- Flying Corps Gold
- Developer: Rowan Software
- Publisher: Empire Interactive
- Platforms: MS-DOS; Windows;
- Release: 16 January 1997
- Genre: Combat flight simulation game
- Modes: Single-player; Multiplayer;

= Flying Corps =

1997 video game

Flying Corps is a 1997 World War I flight simulator developed by Rowan Software and published by Empire Interactive.

==Theme==
It was one of the most popular flight simulators of its time due to its accurate flight models and graphics, and also the novelty factor of a First World War dog fight simulator. Flying Corps is one of the few flight simulators to have dealt with the First World War - Red Baron, Knights of the Sky and the more arcade-oriented Wings have attempted to do the same, but most companies focus on modern air combat and World War II (usually the Battle of Britain).

==Plot==
The game is split in four campaigns: The Flying Circus (1917), Battle of Cambrai 1917, German spring offensive (1918) and Hat In The Ring (1918).
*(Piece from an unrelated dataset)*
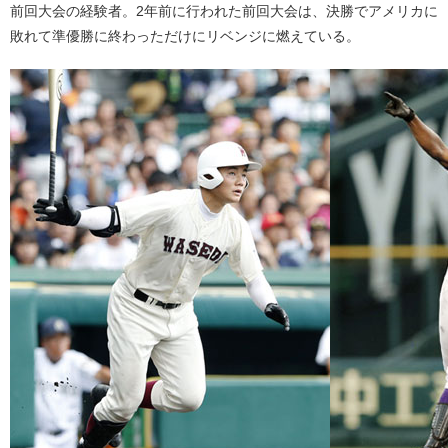
前回大会の経験者。2年前に行われた前回大会は、決勝でアメリカに
敗れて準優勝に終わっただけにリベンジに燃えている。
Several aeroplanes are available, including the Sopwith Camel, the S.E.5, the Nieuport 28, the Albatros D.III and the Fokker Dr.I.

==Development==
Development of the game started in Summer 1994.

==Reception==
Flying Corps was a runner-up for Computer Gaming Worlds 1996 "Simulation Game of the Year" award, which ultimately went to Jane's AH-64D Longbow. The editors wrote that Flying Corps "sports perhaps the best flight models ever seen on a prop-based sim; only quirky views and steep performance requirements kept it from the crown." The editors called Flying Corps "arguably the best World War I flight simulator in existence."

Flying Corps was named the 14th best computer game ever by PC Gamer UK in 1997. The editors praised its "planes so convincing you can actually taste the corned beef and dry biscuits the pilots probably had to eat".